Upon reaching the line that contains "pyautogui.click(x=<x>, y=<y>)" in the records below, begin repeating every line exactly through the last one, skipping pictures.

'''

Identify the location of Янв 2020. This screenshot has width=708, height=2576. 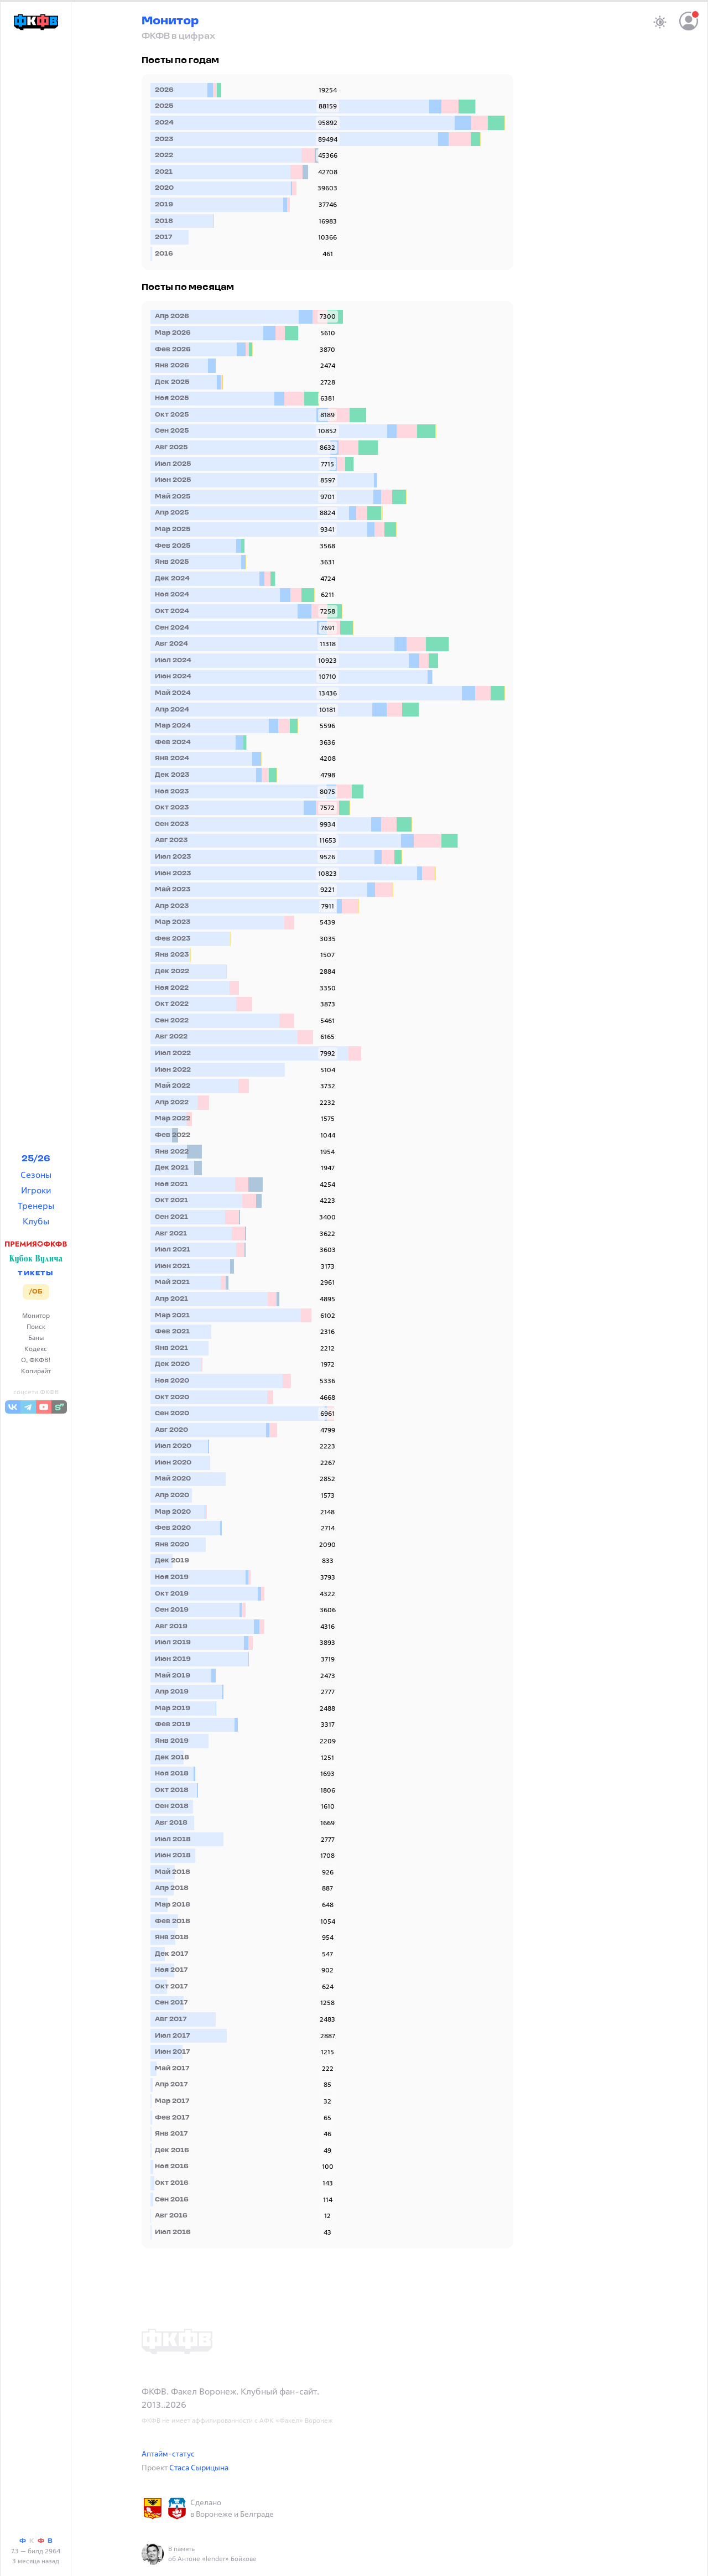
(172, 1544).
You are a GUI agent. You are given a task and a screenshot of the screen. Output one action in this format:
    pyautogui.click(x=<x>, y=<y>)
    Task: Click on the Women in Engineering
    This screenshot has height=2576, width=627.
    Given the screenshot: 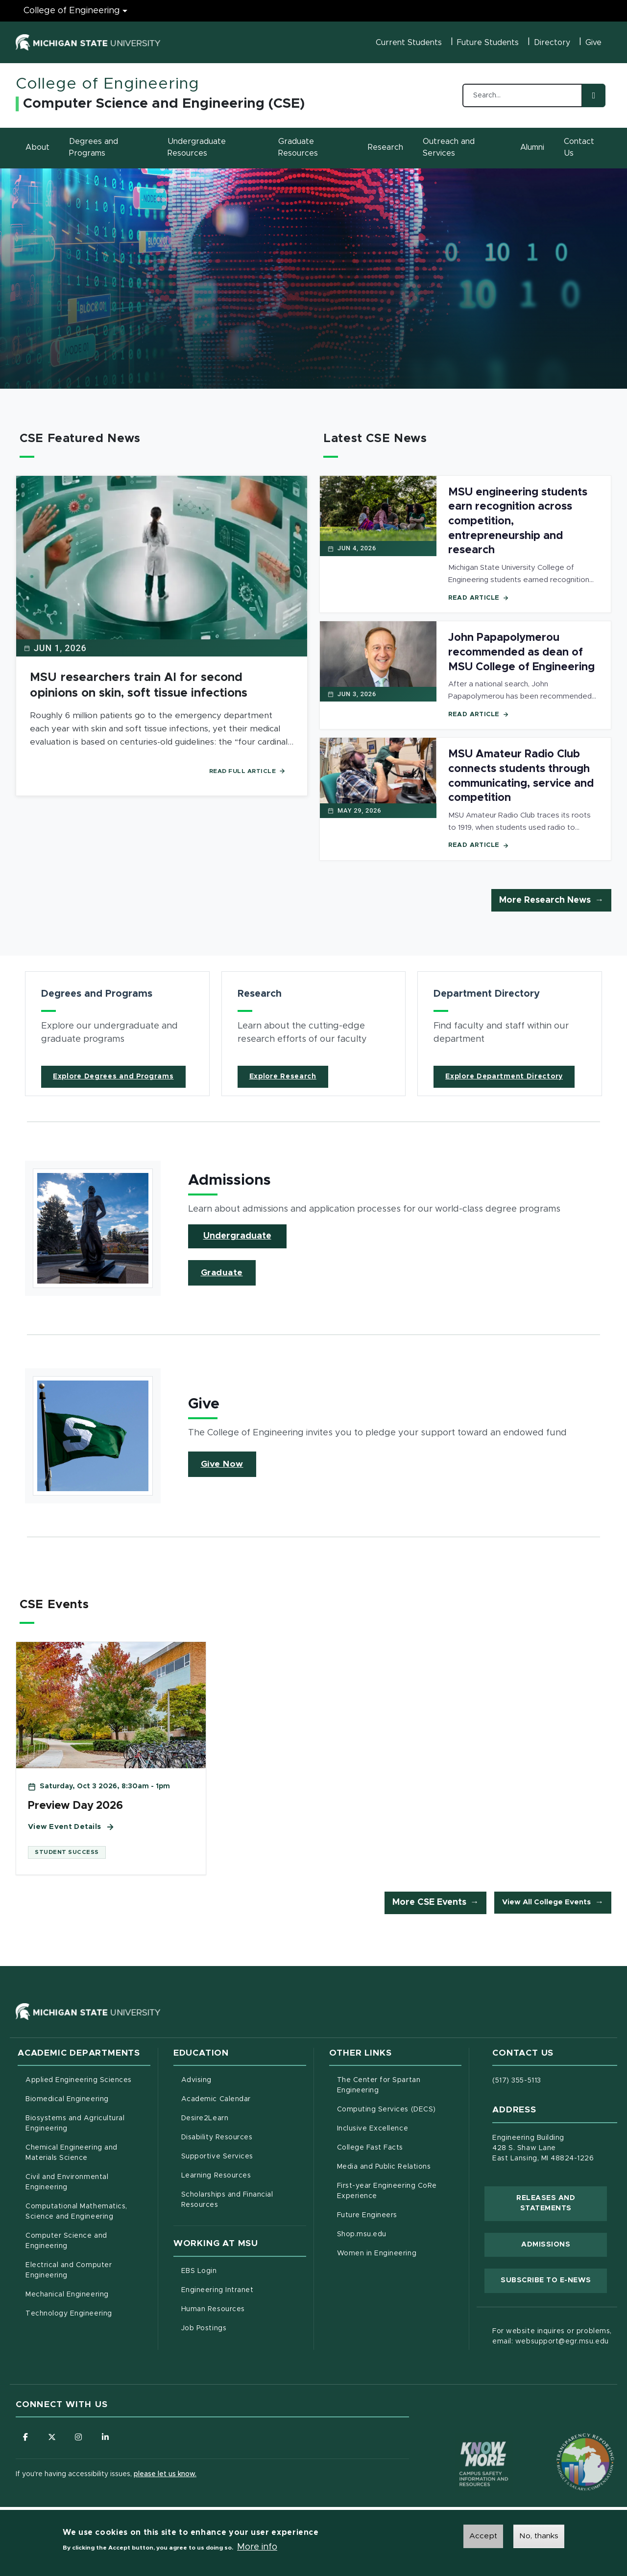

'''

Task response:
    pyautogui.click(x=<x>, y=<y>)
    Task: Click on the Women in Engineering
    This screenshot has height=2576, width=627.
    Given the screenshot: 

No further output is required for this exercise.